Breath of the Wild is going to revitalise a series many people claim to have become stagnant…
On my second attempt, I climbed the watchtower and killed the guard but not before he alerted his chums again. Again, I was surrounded and it became apparent that the game was much harder than expected. Combat was quite challenging but the amount of weapons and items could potentially create an environment more akin to Skyrim, which is an exciting concept. I realised that I could eat the apples and mushrooms I had picked earlier to recover my health, but it didn’t occur to me that they may have been accessible in a shortcut menu, like the weapon selection. It might be preferable to some players to use the Plus menu instead, where you are given greater control over the customisation of Link. My friend pointed out that this was similar to his favourite game, Dark Souls, a comparison I would not disagree with. On my third attempt at this particular conundrum, I fought as best I could, recovered some health and then was promptly slain by the Leader in what appeared to be a one hit kill. That’s when the Nintendo employee told me my time was up.

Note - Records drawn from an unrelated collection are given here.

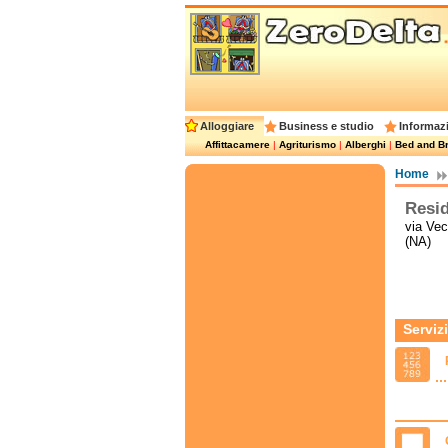
Alloggiare
Business e studio
Informazi
Affittacamere
|
Agriturismo
|
Alberghi
|
Bed and Br
Home
Resid
via Vec
(NA)
Servizi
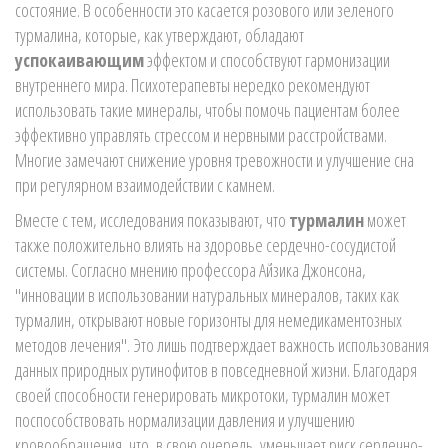
состояние. В особенности это касается розового или зеленого
турмалина, которые, как утверждают, обладают
успокаивающим
эффектом и способствуют гармонизации
внутреннего мира. Психотерапевты нередко рекомендуют
использовать такие минералы, чтобы помочь пациентам более
эффективно управлять стрессом и нервными расстройствами.
Многие замечают снижение уровня тревожности и улучшение сна
при регулярном взаимодействии с камнем.
Вместе с тем, исследования показывают, что
турмалин
может
также положительно влиять на здоровье сердечно-сосудистой
системы. Согласно мнению профессора Айзика Джонсона,
"инновации в использовании натуральных минералов, таких как
турмалин, открывают новые горизонты для немедикаментозных
методов лечения". Это лишь подтверждает важность использования
данных природных рутинофитов в повседневной жизни. Благодаря
своей способности генерировать микротоки, турмалин может
поспособствовать нормализации давления и улучшению
кровообращения, что, в свою очередь, уменьшает риск сердечно-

It’s at once a throwback to the ideals of the original game and a major step forward for the series as a whole
I walked away from the demo with renewed excitement and faith in Nintendo. The Legend of Zelda: Breath of the Wild is going to revitalise a series many people claim to have become stagnant. It’s at once a throwback to the ideals of the original game and a major step forward for the series as a whole, marrying Zelda’s magic and charm with the scope of an Elder Scrolls game and a simplified version of Dark Souls’ RPG elements. A fitting and much needed improvement to the formula.